Cúpula do G-20 faz pressão sobre UE

Esboço do documento final do encontro pede que 'todas medidas políticas necessárias' sejam tomadas para manter a zona do euro intacta

DENISE CHRISPIM MARIN, ENVIADA ESPECIAL / MÉXICO, O Estado de S.Paulo

19 de junho de 2012 | 03h01

Os líderes europeus concordaram em tomar "todas as medidas de política necessárias" para manter a zona do euro estável e intacta, de acordo com o rascunho do comunicado final da sétima reunião de cúpula do G-20, realizada em San José de Los Cabos, no México.

O resultado das eleições da Grécia, com a vitória do candidato pró-resgate, não deu o alívio esperado nos mercados financeiros nem dissipou a sensação de que uma tormenta ainda maior pode descarrilar a economia mundial.

O documento do G-20 deverá pressionar os países da zona do euro a quebrar o "círculo vicioso" entre governos e bancos e deu as boas-vindas ao plano espanhol de recapitalização de suas instituições bancárias. "Nós apoiamos a intenção (da Europa) de considerar passos concretos para uma arquitetura financeira mais integrada, abrangendo a supervisão e a recapitalização bancária e as garantias de depósitos", informa o rascunho obtido pelo Estado.

Mas, antes de a cúpula do G-20 ser oficialmente aberta, na tarde de ontem, a União Europeia já frustrava qualquer esperança na tomada de decisões rápidas para aliviar as crises bancária e da dívida na zona do euro. Os presidentes da Comissão Europeia, José Manuel Durão Barroso, e do Conselho Europeu, Herman van Rompuy, advertiram não haver possibilidade de decisões no fim deste mês, durante reunião dos líderes do bloco em Bruxelas, sobre os mecanismos de socorro aos bancos e de unificação das dívidas soberanas de países da região.

A única expectativa prática do encontro do G-20, que termina hoje, é fazer a Europa se movimentar de forma mais rápida e pontual para resolver seus problemas.

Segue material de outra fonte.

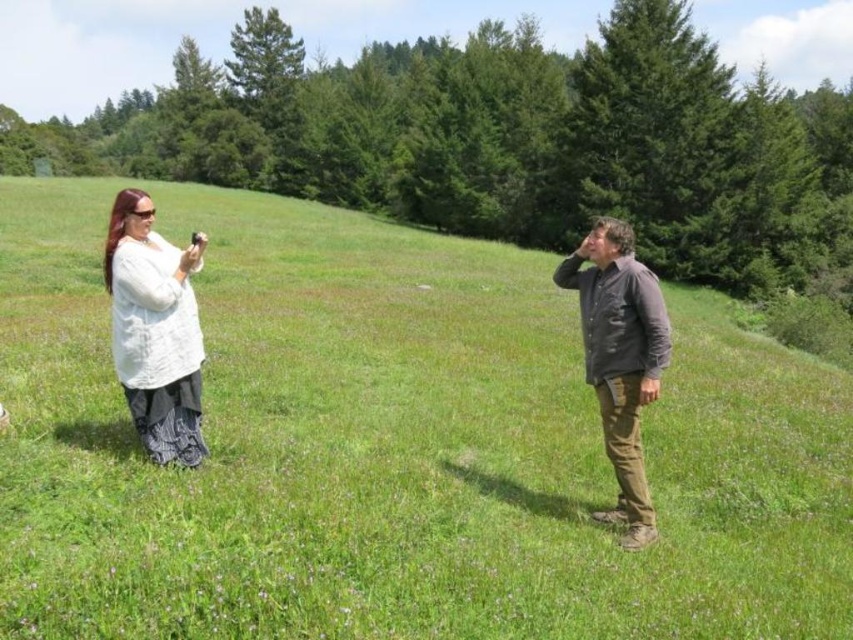 You are planning to take a photo of both the green grassy field at center and the dark brown leather jacket at center. Which object will occupy more space in your photo?

The green grassy field at center is bigger than the dark brown leather jacket at center, so it will occupy more space in the photo.

In the scene shown: You are a photographer trying to capture the scene of two people in a grassy field. You notice a point at coordinates (x=155, y=330). What object is located at that point?

The point at coordinates (x=155, y=330) indicates the white textured shirt at left. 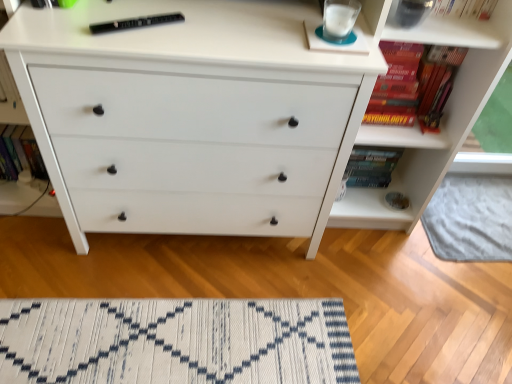 The width and height of the screenshot is (512, 384). What do you see at coordinates (136, 23) in the screenshot?
I see `black plastic remote at upper center, the third book viewed from the right` at bounding box center [136, 23].

The image size is (512, 384). What are the coordinates of `hardcover book at upper right, acting as the 2th book starting from the right` in the screenshot? It's located at (372, 166).

In order to face hardcover book at left, marked as the 4th book in a right-to-left arrangement, should I rotate leftwards or rightwards?

Rotate left and turn 29.494 degrees.

You are a GUI agent. You are given a task and a screenshot of the screen. Output one action in this format:
    pyautogui.click(x=<x>, y=<y>)
    Task: Click on the white textured rug at lower center
    This screenshot has width=512, height=384.
    Given the screenshot: What is the action you would take?
    pos(471,219)

Which is in front, hardcover book at upper right, arranged as the 3th book when viewed from the left, or black plastic remote at upper center, placed as the second book when sorted from left to right?

black plastic remote at upper center, placed as the second book when sorted from left to right.

Which of these two, hardcover book at upper right, arranged as the 3th book when viewed from the left, or black plastic remote at upper center, the third book viewed from the right, stands shorter?

Standing shorter between the two is black plastic remote at upper center, the third book viewed from the right.

Considering the relative sizes of hardcover book at upper right, acting as the 2th book starting from the right, and black plastic remote at upper center, placed as the second book when sorted from left to right, in the image provided, is hardcover book at upper right, acting as the 2th book starting from the right, bigger than black plastic remote at upper center, placed as the second book when sorted from left to right,?

Yes.

Is the surface of hardcover book at upper right, arranged as the 3th book when viewed from the left, in direct contact with black plastic remote at upper center, placed as the second book when sorted from left to right?

hardcover book at upper right, arranged as the 3th book when viewed from the left, and black plastic remote at upper center, placed as the second book when sorted from left to right, are not in contact.

Consider the image. Is white woven mat at lower center to the left of hardcover book at upper right, arranged as the 3th book when viewed from the left, from the viewer's perspective?

Correct, you'll find white woven mat at lower center to the left of hardcover book at upper right, arranged as the 3th book when viewed from the left.

Is white woven mat at lower center situated inside hardcover book at upper right, acting as the 2th book starting from the right, or outside?

white woven mat at lower center is spatially situated outside hardcover book at upper right, acting as the 2th book starting from the right.

You are a GUI agent. You are given a task and a screenshot of the screen. Output one action in this format:
    pyautogui.click(x=<x>, y=<y>)
    Task: Click on the 1st book to the right of the white woven mat at lower center, counting from the anchor's position
    
    Given the screenshot: What is the action you would take?
    pyautogui.click(x=372, y=166)

Where is `mat behind the white matte chest of drawers at center`? This screenshot has width=512, height=384. mat behind the white matte chest of drawers at center is located at coordinates (175, 341).

Which of these two, white matte chest of drawers at center or white woven mat at lower center, is thinner?

white woven mat at lower center is thinner.

In terms of height, does white matte chest of drawers at center look taller or shorter compared to white woven mat at lower center?

white matte chest of drawers at center is taller than white woven mat at lower center.

From a real-world perspective, is hardcover book at upper right, arranged as the 3th book when viewed from the left, positioned under hardcover book at left, acting as the first book starting from the left, based on gravity?

No.

Is hardcover book at upper right, acting as the 2th book starting from the right, with hardcover book at left, acting as the first book starting from the left?

hardcover book at upper right, acting as the 2th book starting from the right, is not next to hardcover book at left, acting as the first book starting from the left, and they're not touching.

Which of these two, hardcover book at upper right, arranged as the 3th book when viewed from the left, or hardcover book at left, marked as the 4th book in a right-to-left arrangement, stands taller?

hardcover book at upper right, arranged as the 3th book when viewed from the left, is taller.

Which object is further away from the camera taking this photo, black plastic remote at upper center, placed as the second book when sorted from left to right, or hardcover book at upper right, arranged as the 3th book when viewed from the left?

hardcover book at upper right, arranged as the 3th book when viewed from the left.

Locate an element on the screen. the 1st book counting from the left side of the hardcover book at upper right, acting as the 2th book starting from the right is located at coordinates (x=136, y=23).

Which of these two, black plastic remote at upper center, placed as the second book when sorted from left to right, or hardcover book at upper right, arranged as the 3th book when viewed from the left, stands shorter?

Standing shorter between the two is black plastic remote at upper center, placed as the second book when sorted from left to right.

Which object is positioned more to the right, hardcover book at upper right, positioned as the 1th book in right-to-left order, or white matte chest of drawers at center?

From the viewer's perspective, hardcover book at upper right, positioned as the 1th book in right-to-left order, appears more on the right side.

Considering the relative sizes of hardcover book at upper right, positioned as the 1th book in right-to-left order, and white matte chest of drawers at center in the image provided, is hardcover book at upper right, positioned as the 1th book in right-to-left order, thinner than white matte chest of drawers at center?

Yes, hardcover book at upper right, positioned as the 1th book in right-to-left order, is thinner than white matte chest of drawers at center.

In terms of size, does hardcover book at upper right, positioned as the 1th book in right-to-left order, appear bigger or smaller than white matte chest of drawers at center?

hardcover book at upper right, positioned as the 1th book in right-to-left order, is smaller than white matte chest of drawers at center.

From the image's perspective, between white matte chest of drawers at center and hardcover book at left, marked as the 4th book in a right-to-left arrangement, who is located below?

hardcover book at left, marked as the 4th book in a right-to-left arrangement.

Is white matte chest of drawers at center not close to hardcover book at left, marked as the 4th book in a right-to-left arrangement?

No.

What's the angular difference between white matte chest of drawers at center and hardcover book at left, marked as the 4th book in a right-to-left arrangement,'s facing directions?

white matte chest of drawers at center and hardcover book at left, marked as the 4th book in a right-to-left arrangement, are facing 0.986 degrees away from each other.

Considering the relative positions of white matte chest of drawers at center and hardcover book at left, acting as the first book starting from the left, in the image provided, is white matte chest of drawers at center to the left of hardcover book at left, acting as the first book starting from the left, from the viewer's perspective?

Incorrect, white matte chest of drawers at center is not on the left side of hardcover book at left, acting as the first book starting from the left.

From the image's perspective, which book is the 3rd one above the hardcover book at upper right, arranged as the 3th book when viewed from the left? Please provide its 2D coordinates.

[(136, 23)]

Locate an element on the screen. mat below the hardcover book at upper right, acting as the 2th book starting from the right (from a real-world perspective) is located at coordinates (175, 341).

Which object lies further to the anchor point white matte chest of drawers at center, black plastic remote at upper center, the third book viewed from the right, or hardcover book at upper right, acting as the 2th book starting from the right?

hardcover book at upper right, acting as the 2th book starting from the right.

Estimate the real-world distances between objects in this image. Which object is closer to black plastic remote at upper center, placed as the second book when sorted from left to right, hardcover book at upper right, positioned as the 1th book in right-to-left order, or hardcover book at left, acting as the first book starting from the left?

hardcover book at left, acting as the first book starting from the left, lies closer to black plastic remote at upper center, placed as the second book when sorted from left to right, than the other object.

Considering their positions, is white textured rug at lower center positioned closer to white woven mat at lower center than black plastic remote at upper center, the third book viewed from the right?

Based on the image, white textured rug at lower center appears to be nearer to white woven mat at lower center.

Based on their spatial positions, is black plastic remote at upper center, placed as the second book when sorted from left to right, or white matte chest of drawers at center closer to hardcover book at left, acting as the first book starting from the left?

white matte chest of drawers at center is closer to hardcover book at left, acting as the first book starting from the left.

Considering their positions, is white textured rug at lower center positioned further to hardcover book at left, marked as the 4th book in a right-to-left arrangement, than hardcover book at upper right, positioned as the 1th book in right-to-left order?

white textured rug at lower center is positioned further to the anchor hardcover book at left, marked as the 4th book in a right-to-left arrangement.

Considering their positions, is hardcover book at upper right, acting as the 2th book starting from the right, positioned closer to white woven mat at lower center than white matte chest of drawers at center?

white matte chest of drawers at center is closer to white woven mat at lower center.

When comparing their distances from hardcover book at left, marked as the 4th book in a right-to-left arrangement, does hardcover book at upper right, arranged as the 3th book when viewed from the left, or hardcover book at upper right, positioned as the 1th book in right-to-left order, seem closer?

The object closer to hardcover book at left, marked as the 4th book in a right-to-left arrangement, is hardcover book at upper right, arranged as the 3th book when viewed from the left.

Consider the image. Estimate the real-world distances between objects in this image. Which object is closer to hardcover book at left, acting as the first book starting from the left, white matte chest of drawers at center or hardcover book at upper right, acting as the 2th book starting from the right?

white matte chest of drawers at center is positioned closer to the anchor hardcover book at left, acting as the first book starting from the left.

Locate an element on the screen. This screenshot has width=512, height=384. chest of drawers between black plastic remote at upper center, the third book viewed from the right, and white textured rug at lower center from left to right is located at coordinates (192, 115).

The image size is (512, 384). I want to click on the chest of drawers located between hardcover book at left, marked as the 4th book in a right-to-left arrangement, and hardcover book at upper right, positioned as the 1th book in right-to-left order, in the left-right direction, so click(192, 115).

Image resolution: width=512 pixels, height=384 pixels. In order to click on mat between hardcover book at left, marked as the 4th book in a right-to-left arrangement, and hardcover book at upper right, positioned as the 1th book in right-to-left order, from left to right in this screenshot , I will do `click(175, 341)`.

I want to click on book between hardcover book at left, acting as the first book starting from the left, and hardcover book at upper right, acting as the 2th book starting from the right, in the horizontal direction, so click(x=136, y=23). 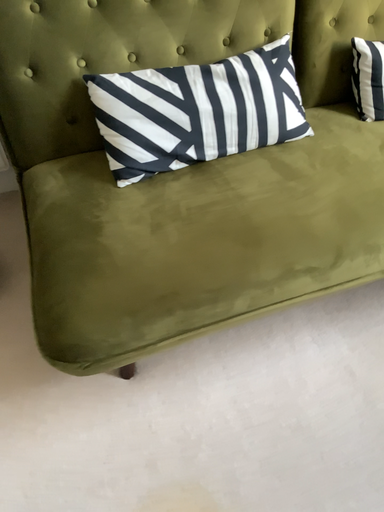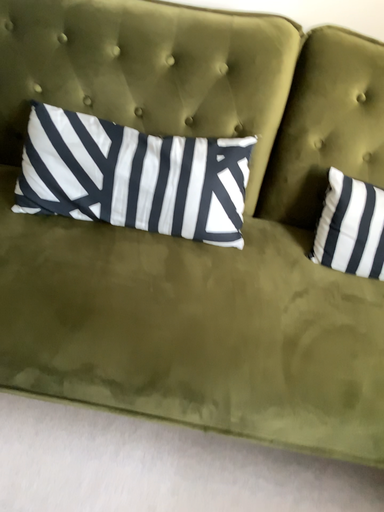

O objetivo urgente é ainda evitar o contágio da economia e do sistema financeiro mundiais. "Não vamos tomar decisões definitivas em junho", afirmou Van Rompuy. "Nem todos os membros do G-20 são democracias. Nós somos, e isso significa que se leva mais tempo para a tomada de decisões e para o consenso", completou Barroso.

Ambos explicaram que a unificação das dívidas vai requerer reformas no tratado de formação da União Europeia e em legislações nacionais. Esse objetivo, afirmou Durão Barroso, tornará a integração mais profunda e será essencial para a estabilidade, no futuro. Mas é um caminho de longo prazo.

Tempo também será necessário para a união bancária. Neste momento, reconheceu Barroso, será possível adotar apenas medidas conjuntas de supervisão do setor. A discussão sobre a união envolverá debates nevrálgicos, como as diferentes idades mínimas de aposentadoria dos países da região.

Barroso afirmou não ter surgido ainda um pedido formal da Espanha à Europa de 100 bilhões para socorrer seus bancos - iniciativa anunciada há duas semanas. Somente a partir dessa atitude será possível determinar qual mecanismo europeu desembolsará a ajuda.

Confronto. Depois de apelar pela confiança do G-20 nos passos já dados e nas próximas decisões da UE, Barroso tentou desarmar qualquer nova pressão dos Estados Unidos por ações mais rápidas. Lembrou que a Europa dá uma contribuição financeira muito maior do que a americana ao Fundo Monetário Internacional (FMI) e que não foi, ao contrário dos EUA, o detonador da crise de 2008. A Europa, destacou ele, é o maior parceiro comercial da América. "Vamos ter de resolver a crise juntos."

Os líderes do Brics (Brasil, Rússia, Índia, China e África do Sul) foram mais contundentes, ao afirmar ser necessário o G-20 emitir um "forte documento" em favor do combate ao crescimento em queda e aos efeitos da crise da zona do euro. Mas, o rascunho do documento não respondeu a essa demanda. O ministro da Fazenda, Guido Mantega, criticou o fato de não ter havido avanços na economia mundial desde o último encontro do G- 20 e recomendou uma "mudança total da estratégia do grupo".